Diana Krall album has a pop sound - but don't accuse her of leaving jazz behind
Singer revisits songs from her teenage years on an album that marks a departure from the jazz standards that made her name

For their summer holiday a couple of years ago, Canadian singer Diana Krall and her husband, English rock musician Elvis Costello, stayed with their twin sons at their secluded cabin on Vancouver Island.
They'd taken with them The Beatles in Mono box set and every evening, after the children had gone to bed, they'd light candles, eat a home-cooked dinner and listen to a different Beatles record.
"We'd talk about it … what was happening here and happening there," she recalls.
Those conversations and explorations are one of several inspirations for Krall to depart, temporarily, from her more usual jazz repertoire.
For her latest album, Wallflower, which was released earlier this month, she teamed up with 16-time Grammy Award-winning musician and producer David Foster (who has worked with Celine Dion, Michael Bublé and Westlife, and is one of the judges on Asia's Got Talent starting next month) to create an album of pop songs, mostly remembered from her teenage years.

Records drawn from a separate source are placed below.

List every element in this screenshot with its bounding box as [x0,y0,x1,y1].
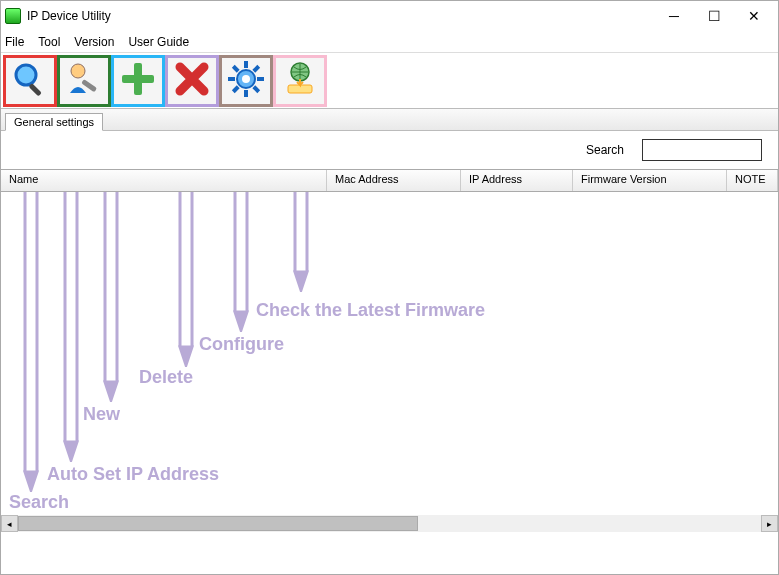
horizontal-scrollbar[interactable]: ◂ ▸ [1,515,778,532]
arrow-firmware [291,192,311,292]
col-mac[interactable]: Mac Address [327,170,461,191]
titlebar: IP Device Utility ─ ☐ ✕ [1,1,778,31]
annot-configure: Configure [199,334,284,355]
annot-firmware: Check the Latest Firmware [256,300,485,321]
svg-rect-8 [244,90,248,97]
globe-download-icon [280,59,320,102]
maximize-button[interactable]: ☐ [694,2,734,30]
annot-new: New [83,404,120,425]
menu-tool[interactable]: Tool [38,35,60,49]
search-input[interactable] [642,139,762,161]
close-button[interactable]: ✕ [734,2,774,30]
plus-icon [118,59,158,102]
svg-point-15 [242,75,250,83]
svg-rect-13 [232,65,240,73]
annot-delete: Delete [139,367,193,388]
annot-search: Search [9,492,69,513]
menu-file[interactable]: File [5,35,24,49]
menu-user-guide[interactable]: User Guide [128,35,189,49]
svg-rect-12 [232,85,240,93]
svg-rect-9 [228,77,235,81]
toolbar-configure-button[interactable] [219,55,273,107]
menubar: File Tool Version User Guide [1,31,778,53]
tab-general-settings[interactable]: General settings [5,113,103,131]
scroll-right-button[interactable]: ▸ [761,515,778,532]
arrow-search [21,192,41,492]
arrow-autoset [61,192,81,462]
svg-point-0 [16,65,36,85]
svg-rect-7 [244,61,248,68]
toolbar-new-button[interactable] [111,55,165,107]
user-wrench-icon [64,59,104,102]
scroll-thumb[interactable] [18,516,418,531]
col-fw[interactable]: Firmware Version [573,170,727,191]
annot-autoset: Auto Set IP Address [47,464,219,485]
arrow-delete [176,192,196,367]
svg-rect-1 [28,83,41,96]
toolbar-search-button[interactable] [3,55,57,107]
x-icon [172,59,212,102]
search-row: Search [1,131,778,169]
svg-rect-11 [252,65,260,73]
grid-header: Name Mac Address IP Address Firmware Ver… [1,170,778,192]
toolbar-delete-button[interactable] [165,55,219,107]
scroll-left-button[interactable]: ◂ [1,515,18,532]
toolbar [1,53,778,109]
app-icon [5,8,21,24]
arrow-new [101,192,121,402]
svg-rect-10 [257,77,264,81]
window-title: IP Device Utility [27,9,654,23]
menu-version[interactable]: Version [74,35,114,49]
device-grid: Name Mac Address IP Address Firmware Ver… [1,169,778,532]
svg-point-2 [71,64,85,78]
col-name[interactable]: Name [1,170,327,191]
grid-body: Check the Latest Firmware Configure Dele… [1,192,778,532]
toolbar-autoset-button[interactable] [57,55,111,107]
tabbar: General settings [1,109,778,131]
col-ip[interactable]: IP Address [461,170,573,191]
gear-icon [226,59,266,102]
svg-rect-14 [252,85,260,93]
toolbar-firmware-button[interactable] [273,55,327,107]
magnifier-icon [10,59,50,102]
minimize-button[interactable]: ─ [654,2,694,30]
search-label: Search [586,143,624,157]
col-note[interactable]: NOTE [727,170,778,191]
svg-rect-5 [122,75,154,83]
arrow-configure [231,192,251,332]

"Those were days when you waited to be able to afford a record, or waited until it came on the radio," she says, remembering hanging out with friends at Ski Hill on Vancouver Island, on the west coast of Canada, with Peter Frampton posters on her bedroom wall, listening to as much music as she could get hold of. Those albums included Jim Croce's 1972 Operator, about trying to locate a former lover who has moved to LA with the singer's best friend; the Carpenters' song Superstar, about a lonely groupie in love with a pop singer; and the Eagles ballad Desperado, about a cowboy who is going down the wrong track in his life.